*About this task:* What is the number of lines in the data below that contain "新建文件夹"? Answer with that number and no other words.

[Page layout parsing data]
*****

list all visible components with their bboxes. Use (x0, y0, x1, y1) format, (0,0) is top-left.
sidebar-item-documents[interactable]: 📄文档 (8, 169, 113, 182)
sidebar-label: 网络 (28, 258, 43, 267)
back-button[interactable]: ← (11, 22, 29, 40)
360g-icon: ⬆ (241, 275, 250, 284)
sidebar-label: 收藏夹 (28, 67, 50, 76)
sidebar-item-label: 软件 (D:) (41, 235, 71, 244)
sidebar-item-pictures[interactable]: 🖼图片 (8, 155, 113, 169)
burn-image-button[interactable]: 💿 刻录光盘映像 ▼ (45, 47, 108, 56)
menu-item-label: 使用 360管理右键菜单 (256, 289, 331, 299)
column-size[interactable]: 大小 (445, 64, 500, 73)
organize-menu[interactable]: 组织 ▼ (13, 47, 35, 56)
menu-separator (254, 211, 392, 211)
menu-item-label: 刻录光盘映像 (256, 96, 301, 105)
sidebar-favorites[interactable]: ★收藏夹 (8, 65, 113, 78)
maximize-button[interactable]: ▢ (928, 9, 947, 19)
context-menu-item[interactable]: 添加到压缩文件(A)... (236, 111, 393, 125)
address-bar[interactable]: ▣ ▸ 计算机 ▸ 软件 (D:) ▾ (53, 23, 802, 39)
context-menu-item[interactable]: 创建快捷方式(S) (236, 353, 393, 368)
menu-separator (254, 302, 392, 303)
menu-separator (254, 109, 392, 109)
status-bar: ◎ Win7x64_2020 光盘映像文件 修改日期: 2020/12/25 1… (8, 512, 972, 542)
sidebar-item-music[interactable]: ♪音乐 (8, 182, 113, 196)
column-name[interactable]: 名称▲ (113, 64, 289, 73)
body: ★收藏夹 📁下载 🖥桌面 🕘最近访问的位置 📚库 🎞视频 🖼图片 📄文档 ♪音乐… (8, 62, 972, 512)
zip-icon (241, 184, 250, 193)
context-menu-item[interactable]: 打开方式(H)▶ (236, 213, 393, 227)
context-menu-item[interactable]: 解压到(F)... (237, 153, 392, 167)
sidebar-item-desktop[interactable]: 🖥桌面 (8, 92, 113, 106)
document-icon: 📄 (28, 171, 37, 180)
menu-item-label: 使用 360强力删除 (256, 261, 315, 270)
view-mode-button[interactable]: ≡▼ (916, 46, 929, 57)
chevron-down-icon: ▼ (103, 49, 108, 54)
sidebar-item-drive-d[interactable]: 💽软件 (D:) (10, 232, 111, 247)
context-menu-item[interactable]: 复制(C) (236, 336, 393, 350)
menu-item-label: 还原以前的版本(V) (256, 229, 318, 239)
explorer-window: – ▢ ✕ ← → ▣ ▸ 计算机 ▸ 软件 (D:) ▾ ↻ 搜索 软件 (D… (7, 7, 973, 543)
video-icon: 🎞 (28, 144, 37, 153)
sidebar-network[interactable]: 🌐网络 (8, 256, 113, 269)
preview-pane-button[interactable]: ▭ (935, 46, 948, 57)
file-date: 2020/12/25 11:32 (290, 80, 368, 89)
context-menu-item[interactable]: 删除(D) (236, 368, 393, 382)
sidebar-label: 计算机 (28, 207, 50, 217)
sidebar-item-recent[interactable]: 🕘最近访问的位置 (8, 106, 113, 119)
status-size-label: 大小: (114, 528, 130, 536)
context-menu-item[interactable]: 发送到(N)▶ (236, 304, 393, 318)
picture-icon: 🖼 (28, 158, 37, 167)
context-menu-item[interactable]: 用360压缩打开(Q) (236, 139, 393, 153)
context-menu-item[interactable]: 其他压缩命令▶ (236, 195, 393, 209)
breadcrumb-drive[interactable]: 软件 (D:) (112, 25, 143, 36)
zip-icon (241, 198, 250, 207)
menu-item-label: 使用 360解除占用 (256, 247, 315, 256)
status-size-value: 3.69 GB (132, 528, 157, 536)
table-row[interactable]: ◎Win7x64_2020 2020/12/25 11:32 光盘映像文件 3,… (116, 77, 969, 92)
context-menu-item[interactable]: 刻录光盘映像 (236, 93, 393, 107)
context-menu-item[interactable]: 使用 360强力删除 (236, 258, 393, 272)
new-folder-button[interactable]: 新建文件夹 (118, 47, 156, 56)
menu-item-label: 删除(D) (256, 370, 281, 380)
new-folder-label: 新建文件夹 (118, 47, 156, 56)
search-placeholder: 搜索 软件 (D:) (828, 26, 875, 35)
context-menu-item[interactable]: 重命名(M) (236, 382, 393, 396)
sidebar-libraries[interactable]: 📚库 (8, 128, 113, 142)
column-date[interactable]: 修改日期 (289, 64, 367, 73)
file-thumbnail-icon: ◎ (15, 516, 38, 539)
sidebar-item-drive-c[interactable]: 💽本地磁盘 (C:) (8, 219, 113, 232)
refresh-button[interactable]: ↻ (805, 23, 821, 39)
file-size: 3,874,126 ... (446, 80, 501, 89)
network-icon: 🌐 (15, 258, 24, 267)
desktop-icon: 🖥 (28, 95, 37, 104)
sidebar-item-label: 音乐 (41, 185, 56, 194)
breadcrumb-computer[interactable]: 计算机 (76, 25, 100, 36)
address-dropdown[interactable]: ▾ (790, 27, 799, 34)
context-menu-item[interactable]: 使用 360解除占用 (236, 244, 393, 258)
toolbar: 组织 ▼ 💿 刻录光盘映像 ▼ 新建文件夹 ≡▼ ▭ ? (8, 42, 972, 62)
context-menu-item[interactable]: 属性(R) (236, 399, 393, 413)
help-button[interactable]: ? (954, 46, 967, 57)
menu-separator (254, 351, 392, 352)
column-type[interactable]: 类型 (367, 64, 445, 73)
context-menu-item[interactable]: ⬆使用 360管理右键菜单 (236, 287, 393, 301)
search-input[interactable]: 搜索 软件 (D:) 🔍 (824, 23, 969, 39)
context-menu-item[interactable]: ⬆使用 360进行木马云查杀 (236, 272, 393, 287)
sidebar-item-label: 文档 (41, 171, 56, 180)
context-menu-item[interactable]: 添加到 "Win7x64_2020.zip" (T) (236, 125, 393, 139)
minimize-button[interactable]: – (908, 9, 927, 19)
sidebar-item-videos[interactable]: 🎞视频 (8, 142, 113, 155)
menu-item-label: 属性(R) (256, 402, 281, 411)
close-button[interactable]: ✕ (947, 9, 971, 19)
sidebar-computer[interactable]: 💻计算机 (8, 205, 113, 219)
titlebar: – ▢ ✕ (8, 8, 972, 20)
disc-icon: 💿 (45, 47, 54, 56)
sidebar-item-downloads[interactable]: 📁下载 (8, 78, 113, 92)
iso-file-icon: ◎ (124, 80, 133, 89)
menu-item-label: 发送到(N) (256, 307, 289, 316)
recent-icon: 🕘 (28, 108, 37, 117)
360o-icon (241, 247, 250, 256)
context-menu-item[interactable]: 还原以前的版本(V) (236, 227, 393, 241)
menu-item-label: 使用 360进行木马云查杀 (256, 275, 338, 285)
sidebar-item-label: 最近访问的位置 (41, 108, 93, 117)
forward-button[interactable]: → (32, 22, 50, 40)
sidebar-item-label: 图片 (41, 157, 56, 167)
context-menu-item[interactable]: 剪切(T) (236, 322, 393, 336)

*****

*Answer section:* 3